Temple took a breath and delivered a long, and probably unwelcome sentence, fast. “Max wants me to accompany him and Sean back to their families in Racine, Wisconsin, as a buffer, I guess, but mainly because I would know more about any holes in his memory since his bungee cord fall.”

“And only you.” Matt couldn’t keep a tinge of bitterness from his tone.

“Not necessarily. You’re the counselor. You know everything I know because you heard it from either Max or me at one time or another. So I volunteered you.”

“What? I’m supposed to come in cold on a situation with two totally confused sets of parents, one pair seeing their long-thought-dead son back, but maimed from bomb blast injuries, the other son probably written off as a bad seed when all he was trying to do was protect them from their inability to handle a tragic situation for fifteen-some years.”

“See, that’s why you’re so good at these human thorn-bush issues that a TV network wants you to do a show.”

“That’s just it. This emotional booby-trap stuff is not ‘a show’. I should never have considered doing it.”
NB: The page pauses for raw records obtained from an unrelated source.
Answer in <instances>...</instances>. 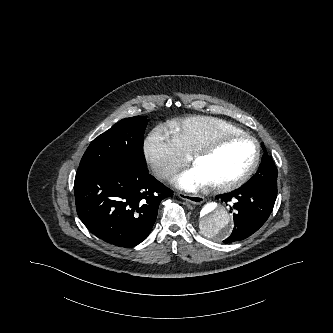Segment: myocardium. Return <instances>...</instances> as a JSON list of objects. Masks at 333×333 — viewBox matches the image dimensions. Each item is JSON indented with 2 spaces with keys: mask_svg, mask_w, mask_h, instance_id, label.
Returning <instances> with one entry per match:
<instances>
[{
  "mask_svg": "<svg viewBox=\"0 0 333 333\" xmlns=\"http://www.w3.org/2000/svg\"><path fill=\"white\" fill-rule=\"evenodd\" d=\"M235 139H243L251 141L255 145V155L253 158V161L251 162L250 166L237 178L234 180H231L226 183H220V184H208V188L217 193L222 192H228L235 190L242 185H244L253 175L255 170L257 169L260 157H261V146L259 141L250 134L247 133H223L219 134L212 139L208 140L204 144H202L200 147H198L196 150H194L190 155V163L194 165V163L207 155H209L213 150H215L220 144H222L225 141L228 140H235Z\"/></svg>",
  "mask_w": 333,
  "mask_h": 333,
  "instance_id": "obj_1",
  "label": "myocardium"
}]
</instances>
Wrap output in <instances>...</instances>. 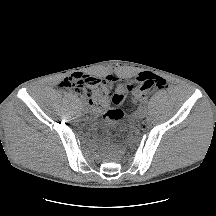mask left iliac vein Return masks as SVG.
Returning a JSON list of instances; mask_svg holds the SVG:
<instances>
[{"label":"left iliac vein","instance_id":"1","mask_svg":"<svg viewBox=\"0 0 216 216\" xmlns=\"http://www.w3.org/2000/svg\"><path fill=\"white\" fill-rule=\"evenodd\" d=\"M146 114H147V108L145 106L140 107L137 113L138 117L140 119H143L146 116Z\"/></svg>","mask_w":216,"mask_h":216}]
</instances>
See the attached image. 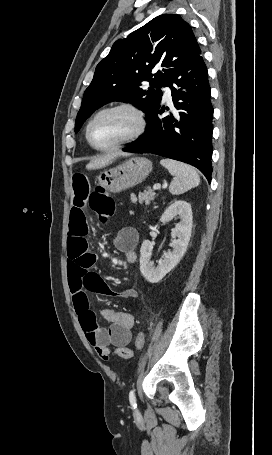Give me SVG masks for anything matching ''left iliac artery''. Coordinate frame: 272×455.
I'll return each mask as SVG.
<instances>
[{"instance_id": "44dca946", "label": "left iliac artery", "mask_w": 272, "mask_h": 455, "mask_svg": "<svg viewBox=\"0 0 272 455\" xmlns=\"http://www.w3.org/2000/svg\"><path fill=\"white\" fill-rule=\"evenodd\" d=\"M129 401H130V404L132 405V407L134 409H136L137 404H136V397H135L134 390H131L129 393Z\"/></svg>"}]
</instances>
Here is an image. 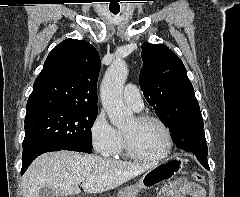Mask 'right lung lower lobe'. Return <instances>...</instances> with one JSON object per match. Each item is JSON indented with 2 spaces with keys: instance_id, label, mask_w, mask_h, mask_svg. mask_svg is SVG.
Instances as JSON below:
<instances>
[{
  "instance_id": "1",
  "label": "right lung lower lobe",
  "mask_w": 240,
  "mask_h": 197,
  "mask_svg": "<svg viewBox=\"0 0 240 197\" xmlns=\"http://www.w3.org/2000/svg\"><path fill=\"white\" fill-rule=\"evenodd\" d=\"M62 150L59 147L56 146H52V147H46L37 151H33L30 152L29 155L27 157L23 158V164H22V170H21V174H23L26 169L28 168V166L31 164V162L39 155H41L42 153L45 152H50V151H59Z\"/></svg>"
}]
</instances>
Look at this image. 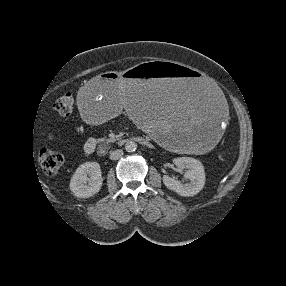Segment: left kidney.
I'll use <instances>...</instances> for the list:
<instances>
[{
  "label": "left kidney",
  "instance_id": "obj_1",
  "mask_svg": "<svg viewBox=\"0 0 286 286\" xmlns=\"http://www.w3.org/2000/svg\"><path fill=\"white\" fill-rule=\"evenodd\" d=\"M173 163L180 169H187L185 178L189 183L182 184L179 180L168 175L163 176L164 185L181 196H194L199 193L205 184V172L202 163L191 157H179Z\"/></svg>",
  "mask_w": 286,
  "mask_h": 286
}]
</instances>
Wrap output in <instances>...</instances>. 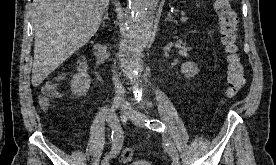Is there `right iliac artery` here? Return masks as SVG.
Returning a JSON list of instances; mask_svg holds the SVG:
<instances>
[{
  "label": "right iliac artery",
  "mask_w": 276,
  "mask_h": 165,
  "mask_svg": "<svg viewBox=\"0 0 276 165\" xmlns=\"http://www.w3.org/2000/svg\"><path fill=\"white\" fill-rule=\"evenodd\" d=\"M108 124L111 128L112 148L108 154L109 158L114 157L120 150L123 132L117 118L111 117L109 114L106 116Z\"/></svg>",
  "instance_id": "right-iliac-artery-1"
}]
</instances>
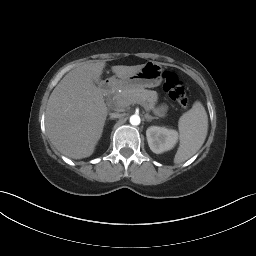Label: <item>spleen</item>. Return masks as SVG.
Returning <instances> with one entry per match:
<instances>
[{"mask_svg":"<svg viewBox=\"0 0 256 256\" xmlns=\"http://www.w3.org/2000/svg\"><path fill=\"white\" fill-rule=\"evenodd\" d=\"M180 145L174 157L179 164L193 156L203 145L208 130V116L201 102L196 101L192 108L185 112L178 123Z\"/></svg>","mask_w":256,"mask_h":256,"instance_id":"1","label":"spleen"}]
</instances>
“No. No, Matt. That’s the last thing I want. Is that why you’ve iced the network? You think going live with counseling is immoral?”

If only he were so noble, Matt thought. He was as capable of being flattered, or seeing value in what he did, and the big bucks as anyone. No, it was the danger he sensed hanging over Temple that gave him cold feet.

Cold feet. Warm heart.

She looked so troubled and torn. Temple could not not help someone. Like Electra tomorrow morning. Like someone she’d never met before the other day, or the next day. She called it PR, public relations, making everything run smoothly, but it was insight and empathy and heart and he loved her to death for it.

And, trying to protect her, he had become as toxic for her as Max Kinsella had ever been.

“No,” he said. “I’ve decided that a change of place, and of medium, would be good for me. You. Us. But I have a few loose ends to tie up with the radio station. And Letitia.”

She nodded sympathetically.

“And then I’ll deal with the ‘Days in the Lives of Michael-slash-Max Kinsella’.”

“That’s wonderful! And I’ve made a decision too.”

He waited. Afraid.

“I know where we should be married.”

“Let me see. It’s either religious or civil, either there or here. The Polish cathedral in Chicago where my family are, and you can have a Princess Diana-long train on your wedding dress, or the Crystal Phoenix wedding chapel here in Las Vegas, where you can have a Princess Diana-long train on your wedding dress.”

“You!” She slapped his shoulder in play. “You so understand my need for stature. Close, but wrong! It’s at Our Lady of Guadalupe here in Las Vegas where I can have a Princess-Diana-long train and wear the Midnight Louie Austrian crystal shoes without worrying about them being ripped off during travel.”

“Here? At OLG? A small Catholic Church. You don’t have to.”

“I want to. I think it would make Father Hernandez very happy. And more importantly, I think it would make you very happy.”

“It’s crazy, but genius,” Matt said.

And it was. Both families on uncommon ground, the formal Catholic ceremony satisfying his mother’s conventional dreams, and Temple’s more liberal family loving the sweet ethnic simplicity. OLG, as the church was so inelegantly initialized. Where Temple had accompanied him to her first Mass.